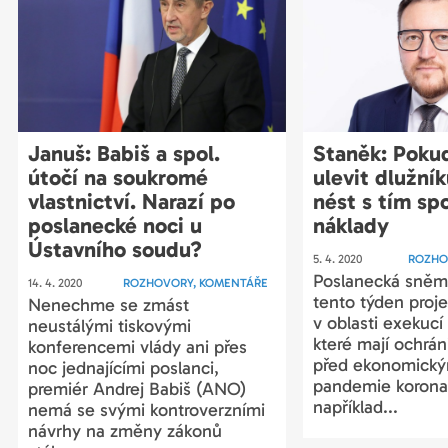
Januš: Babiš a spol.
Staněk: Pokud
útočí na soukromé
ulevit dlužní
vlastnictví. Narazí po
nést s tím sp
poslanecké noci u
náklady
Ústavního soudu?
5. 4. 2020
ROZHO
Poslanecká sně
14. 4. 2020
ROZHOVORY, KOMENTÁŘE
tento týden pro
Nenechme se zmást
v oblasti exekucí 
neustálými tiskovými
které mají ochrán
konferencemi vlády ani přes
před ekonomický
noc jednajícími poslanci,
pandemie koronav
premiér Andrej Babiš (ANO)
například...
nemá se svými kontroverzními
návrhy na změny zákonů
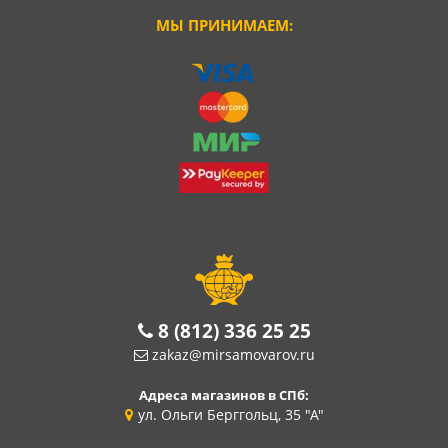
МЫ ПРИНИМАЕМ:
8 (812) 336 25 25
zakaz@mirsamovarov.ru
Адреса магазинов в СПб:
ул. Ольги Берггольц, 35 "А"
+++
= BRIEF =
Each entry is to be output exactly, and no picture is to appear.

= EXERCISE RESULT =
Januš: Babiš a spol.
Staněk: Pokud
útočí na soukromé
ulevit dlužní
vlastnictví. Narazí po
nést s tím sp
poslanecké noci u
náklady
Ústavního soudu?
5. 4. 2020
ROZHO
Poslanecká sně
14. 4. 2020
ROZHOVORY, KOMENTÁŘE
tento týden pro
Nenechme se zmást
v oblasti exekucí 
neustálými tiskovými
které mají ochrán
konferencemi vlády ani přes
před ekonomický
noc jednajícími poslanci,
pandemie koronav
premiér Andrej Babiš (ANO)
například...
nemá se svými kontroverzními
návrhy na změny zákonů
МЫ ПРИНИМАЕМ:
8 (812) 336 25 25
zakaz@mirsamovarov.ru
Адреса магазинов в СПб:
ул. Ольги Берггольц, 35 "А"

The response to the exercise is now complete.